The Bombay High Court Monday rejected actor Salman Khan’s application to summon singer Kamaal Khan as a witness in the 2002 hit-and-run case. The court observed that this was not a case where the matter could not be disposed of without recording the evidence of Kamaal Khan.
Justice A R Joshi is hearing the actor’s appeal against the five-year conviction by a sessions court, daily. He said, “It is the considered view of the court that there is nothing in this application for summoning Kamaal Khan and recording his evidence” while saying that Kamaal was in the car when Salman left his apartment till the time of the accident.
He, however, said that it was not as if a “just” judgment could not be delivered in the appeal without Kamaal Khan’s evidence. “The aspect of non-examination of a material witness will be dealt with later during the conclusion of argument. But this is not a case which without the evidence of Kamaal Khan cannot be disposed of,” said Justice Joshi.
However, Joshi said that the evidence of defence witness Ashok Singh could be considered even if it had been rejected by the trail court.

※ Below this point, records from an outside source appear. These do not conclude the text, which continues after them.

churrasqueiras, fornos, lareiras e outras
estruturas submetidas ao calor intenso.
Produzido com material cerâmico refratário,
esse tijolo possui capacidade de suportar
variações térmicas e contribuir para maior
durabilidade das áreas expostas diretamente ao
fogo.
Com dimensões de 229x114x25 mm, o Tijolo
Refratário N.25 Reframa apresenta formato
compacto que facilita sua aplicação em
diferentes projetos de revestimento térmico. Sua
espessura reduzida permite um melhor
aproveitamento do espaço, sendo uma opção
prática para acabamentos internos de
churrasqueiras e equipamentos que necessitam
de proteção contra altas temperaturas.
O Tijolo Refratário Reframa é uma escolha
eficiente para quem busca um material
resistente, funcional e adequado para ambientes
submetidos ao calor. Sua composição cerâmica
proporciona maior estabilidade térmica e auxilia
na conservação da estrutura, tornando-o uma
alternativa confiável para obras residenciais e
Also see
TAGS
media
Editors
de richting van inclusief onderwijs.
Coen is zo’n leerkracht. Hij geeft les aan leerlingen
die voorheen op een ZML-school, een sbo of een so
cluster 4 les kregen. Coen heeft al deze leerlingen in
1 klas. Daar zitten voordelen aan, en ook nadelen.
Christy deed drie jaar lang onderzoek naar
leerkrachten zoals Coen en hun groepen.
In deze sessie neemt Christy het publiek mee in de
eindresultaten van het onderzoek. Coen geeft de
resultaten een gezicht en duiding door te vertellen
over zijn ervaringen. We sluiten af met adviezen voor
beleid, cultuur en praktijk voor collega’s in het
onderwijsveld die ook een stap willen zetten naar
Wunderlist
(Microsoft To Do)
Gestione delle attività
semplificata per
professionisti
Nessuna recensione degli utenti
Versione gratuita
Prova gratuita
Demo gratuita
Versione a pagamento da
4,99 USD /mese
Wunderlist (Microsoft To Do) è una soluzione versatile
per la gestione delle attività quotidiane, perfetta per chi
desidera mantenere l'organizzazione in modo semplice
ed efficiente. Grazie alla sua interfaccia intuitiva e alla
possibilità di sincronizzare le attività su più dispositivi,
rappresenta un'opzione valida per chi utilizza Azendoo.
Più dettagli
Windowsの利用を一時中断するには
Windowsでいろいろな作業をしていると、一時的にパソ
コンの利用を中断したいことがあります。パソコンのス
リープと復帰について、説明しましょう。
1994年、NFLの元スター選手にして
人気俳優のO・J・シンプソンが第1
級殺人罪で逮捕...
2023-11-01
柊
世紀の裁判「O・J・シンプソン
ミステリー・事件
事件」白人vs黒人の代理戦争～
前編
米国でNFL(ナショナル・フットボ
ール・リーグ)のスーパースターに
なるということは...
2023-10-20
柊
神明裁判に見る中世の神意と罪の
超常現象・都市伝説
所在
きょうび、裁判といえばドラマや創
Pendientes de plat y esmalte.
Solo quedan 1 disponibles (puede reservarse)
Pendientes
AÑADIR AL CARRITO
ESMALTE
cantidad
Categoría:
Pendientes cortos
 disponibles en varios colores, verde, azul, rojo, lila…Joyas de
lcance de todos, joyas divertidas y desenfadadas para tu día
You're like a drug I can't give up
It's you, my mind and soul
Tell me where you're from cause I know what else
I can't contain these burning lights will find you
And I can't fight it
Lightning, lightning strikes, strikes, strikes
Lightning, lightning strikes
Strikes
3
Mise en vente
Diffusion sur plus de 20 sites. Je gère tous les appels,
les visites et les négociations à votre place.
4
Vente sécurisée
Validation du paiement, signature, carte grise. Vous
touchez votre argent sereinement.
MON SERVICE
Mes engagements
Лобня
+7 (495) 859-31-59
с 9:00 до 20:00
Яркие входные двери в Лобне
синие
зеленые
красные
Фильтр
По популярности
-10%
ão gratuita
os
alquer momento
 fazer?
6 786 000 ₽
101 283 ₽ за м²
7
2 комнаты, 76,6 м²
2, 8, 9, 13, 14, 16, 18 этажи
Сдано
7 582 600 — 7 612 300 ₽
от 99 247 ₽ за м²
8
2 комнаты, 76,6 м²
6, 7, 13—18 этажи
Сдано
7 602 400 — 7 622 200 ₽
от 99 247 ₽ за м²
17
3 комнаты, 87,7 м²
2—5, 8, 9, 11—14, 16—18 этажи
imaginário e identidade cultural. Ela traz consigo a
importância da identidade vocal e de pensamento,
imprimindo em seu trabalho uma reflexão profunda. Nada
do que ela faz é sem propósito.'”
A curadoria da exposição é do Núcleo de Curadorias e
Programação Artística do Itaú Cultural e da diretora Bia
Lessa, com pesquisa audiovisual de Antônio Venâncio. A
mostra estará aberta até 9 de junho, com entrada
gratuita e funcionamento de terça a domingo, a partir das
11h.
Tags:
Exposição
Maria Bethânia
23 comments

Salman Khan through his counsel, senior lawyer Amit Desai, had filed an application in HC on November 16 this year, urging that the court issue directions to summon Kamaal Khan.
In his application, advocate Desai had urged the HC to invoke its powers under section 391 of the Criminal Procedure Code (appellate court may take further evidence or direct it to be taken) to summon Kamaal Khan as a witness for additional evidence in the case. Desai had said that ignoring Kamaal Khan’s evidence would cause “enormous prejudice” to his client.
Desai had also argued that the sessions court ought to have summoned Kamaal by exercising powers under Section 311, CrPC (power to summon material witness, or examine person present), after it had rubbished evidence of Salman Khan’s driver Ashok Singh, claiming he was driving the car.
The court held that the primary object of Section-391 was “prevention of guilty man’s escape through ignorant proceedings before the court. But an innocent person should not be wrongly convicted”, pointing out that deciding on this issue was the discretion of the court.
Special Public Prosecutor Sandeep Shinde, meanwhile, had argued that the defence’s application had come way too late. Shinde had added that the evidence of the prosecution before the sessions court was sufficient to hold Salman guilty for offences he has been charged under and that the application was malafide and belated.